By default, the longer file is truncated to match the duration of the shorter file.
If the input audio is longer than the video and you want to generate a video based on the audio length, you can set the video_extension parameter to true. The algorithm extends the video duration using a "reverse-playback" alternating pattern with the original video frames until the video duration matches the audio duration.
How is silence in the input audio handled?
During periods of silence in the audio, the character in the video keeps their mouth closed.
How is the situation handled if there is no person or an incomplete face in the input video?

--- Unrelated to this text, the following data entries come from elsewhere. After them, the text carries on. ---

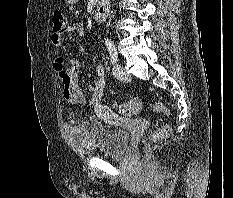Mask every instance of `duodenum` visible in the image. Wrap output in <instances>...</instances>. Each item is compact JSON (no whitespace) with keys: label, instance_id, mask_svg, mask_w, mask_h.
<instances>
[{"label":"duodenum","instance_id":"duodenum-1","mask_svg":"<svg viewBox=\"0 0 233 198\" xmlns=\"http://www.w3.org/2000/svg\"><path fill=\"white\" fill-rule=\"evenodd\" d=\"M110 8L109 0H101L96 11H95V21L102 22L106 19Z\"/></svg>","mask_w":233,"mask_h":198}]
</instances>
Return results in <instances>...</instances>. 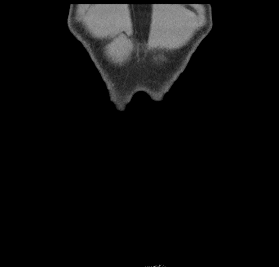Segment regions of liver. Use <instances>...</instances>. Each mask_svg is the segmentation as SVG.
Segmentation results:
<instances>
[{
	"label": "liver",
	"mask_w": 279,
	"mask_h": 267,
	"mask_svg": "<svg viewBox=\"0 0 279 267\" xmlns=\"http://www.w3.org/2000/svg\"><path fill=\"white\" fill-rule=\"evenodd\" d=\"M107 32L108 31L103 28H99L98 30L99 34H106ZM166 42L168 43L169 46H174L176 42V37L174 36V27L171 19H169V23L167 27Z\"/></svg>",
	"instance_id": "1"
}]
</instances>
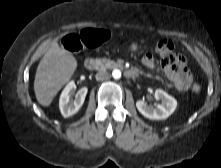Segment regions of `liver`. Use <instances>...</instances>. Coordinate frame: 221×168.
<instances>
[{
	"mask_svg": "<svg viewBox=\"0 0 221 168\" xmlns=\"http://www.w3.org/2000/svg\"><path fill=\"white\" fill-rule=\"evenodd\" d=\"M77 60L54 42L42 57L36 71L34 92L42 106H49L59 90L71 79Z\"/></svg>",
	"mask_w": 221,
	"mask_h": 168,
	"instance_id": "1",
	"label": "liver"
}]
</instances>
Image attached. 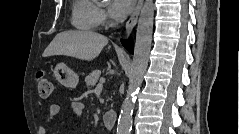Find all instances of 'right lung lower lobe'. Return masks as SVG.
Wrapping results in <instances>:
<instances>
[{
    "instance_id": "right-lung-lower-lobe-1",
    "label": "right lung lower lobe",
    "mask_w": 239,
    "mask_h": 134,
    "mask_svg": "<svg viewBox=\"0 0 239 134\" xmlns=\"http://www.w3.org/2000/svg\"><path fill=\"white\" fill-rule=\"evenodd\" d=\"M122 44L128 51L133 53V42L131 40H124Z\"/></svg>"
}]
</instances>
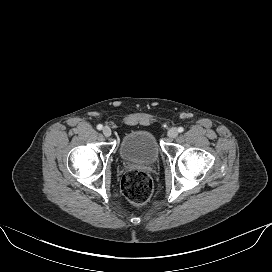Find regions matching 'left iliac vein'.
I'll return each mask as SVG.
<instances>
[{"instance_id": "1", "label": "left iliac vein", "mask_w": 272, "mask_h": 272, "mask_svg": "<svg viewBox=\"0 0 272 272\" xmlns=\"http://www.w3.org/2000/svg\"><path fill=\"white\" fill-rule=\"evenodd\" d=\"M167 135L170 138H176L178 136V130L176 128H171L168 130Z\"/></svg>"}]
</instances>
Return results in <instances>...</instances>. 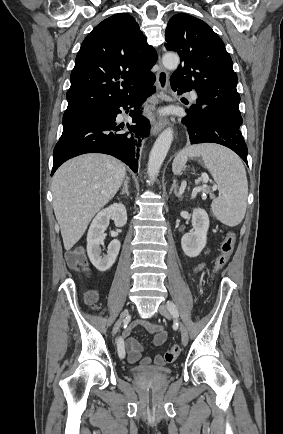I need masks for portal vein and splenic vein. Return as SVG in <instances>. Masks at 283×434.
<instances>
[{"instance_id":"obj_1","label":"portal vein and splenic vein","mask_w":283,"mask_h":434,"mask_svg":"<svg viewBox=\"0 0 283 434\" xmlns=\"http://www.w3.org/2000/svg\"><path fill=\"white\" fill-rule=\"evenodd\" d=\"M201 180H202L203 182L207 183V182L209 181V177H208V175H207V174H202V176H201ZM214 188L216 189L217 187L214 186Z\"/></svg>"}]
</instances>
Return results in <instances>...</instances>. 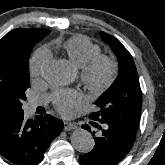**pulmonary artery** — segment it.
<instances>
[{
  "label": "pulmonary artery",
  "instance_id": "pulmonary-artery-1",
  "mask_svg": "<svg viewBox=\"0 0 165 165\" xmlns=\"http://www.w3.org/2000/svg\"><path fill=\"white\" fill-rule=\"evenodd\" d=\"M44 99H40V98H32L28 101L27 103V109L29 112L34 111L38 106H40L41 104H43Z\"/></svg>",
  "mask_w": 165,
  "mask_h": 165
}]
</instances>
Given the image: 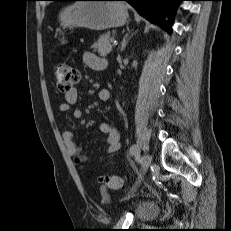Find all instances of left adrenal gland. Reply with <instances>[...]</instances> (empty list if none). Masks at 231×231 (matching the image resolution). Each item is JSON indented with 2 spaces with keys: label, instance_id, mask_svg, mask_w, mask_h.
I'll return each mask as SVG.
<instances>
[{
  "label": "left adrenal gland",
  "instance_id": "1",
  "mask_svg": "<svg viewBox=\"0 0 231 231\" xmlns=\"http://www.w3.org/2000/svg\"><path fill=\"white\" fill-rule=\"evenodd\" d=\"M127 33L124 35L123 40L121 42V46H120V50L123 51L126 47V45L128 44V41L130 40V38L133 36L134 33L130 34V30L127 28Z\"/></svg>",
  "mask_w": 231,
  "mask_h": 231
}]
</instances>
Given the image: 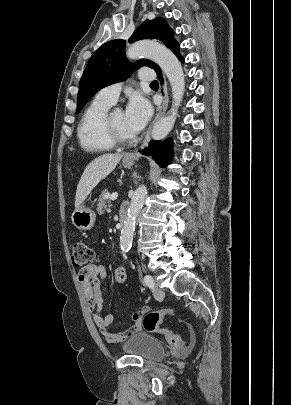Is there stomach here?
Segmentation results:
<instances>
[{"mask_svg":"<svg viewBox=\"0 0 291 405\" xmlns=\"http://www.w3.org/2000/svg\"><path fill=\"white\" fill-rule=\"evenodd\" d=\"M125 168H131L134 165V159H124L122 162ZM74 226L80 230H90L95 223V212L84 204L75 209L71 216Z\"/></svg>","mask_w":291,"mask_h":405,"instance_id":"1","label":"stomach"}]
</instances>
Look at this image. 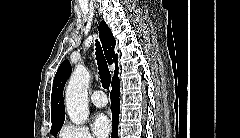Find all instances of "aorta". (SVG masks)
<instances>
[{
    "label": "aorta",
    "instance_id": "obj_1",
    "mask_svg": "<svg viewBox=\"0 0 240 138\" xmlns=\"http://www.w3.org/2000/svg\"><path fill=\"white\" fill-rule=\"evenodd\" d=\"M89 81V71L79 65L72 73L66 89V110L70 120L76 125L83 124L89 116Z\"/></svg>",
    "mask_w": 240,
    "mask_h": 138
}]
</instances>
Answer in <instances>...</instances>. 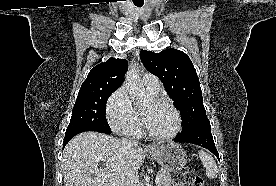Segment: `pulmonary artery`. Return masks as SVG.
I'll list each match as a JSON object with an SVG mask.
<instances>
[{"instance_id":"obj_1","label":"pulmonary artery","mask_w":276,"mask_h":186,"mask_svg":"<svg viewBox=\"0 0 276 186\" xmlns=\"http://www.w3.org/2000/svg\"><path fill=\"white\" fill-rule=\"evenodd\" d=\"M141 82L147 90L153 93H157L160 90L159 79L151 73H145Z\"/></svg>"}]
</instances>
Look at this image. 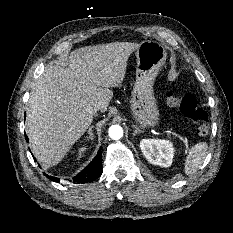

If the audio contains a human voice but a person or their mouth is not visible in a video frame, the original video frame is retained, and the audio plays normally.
How is the situation handled if there are multiple people in the input video?
Only one person's face can be replaced. The algorithm detects the specified face using the input reference image (input.ref_image_url). If a reference image is not provided, the algorithm defaults to selecting the largest face in the first frame that contains a face.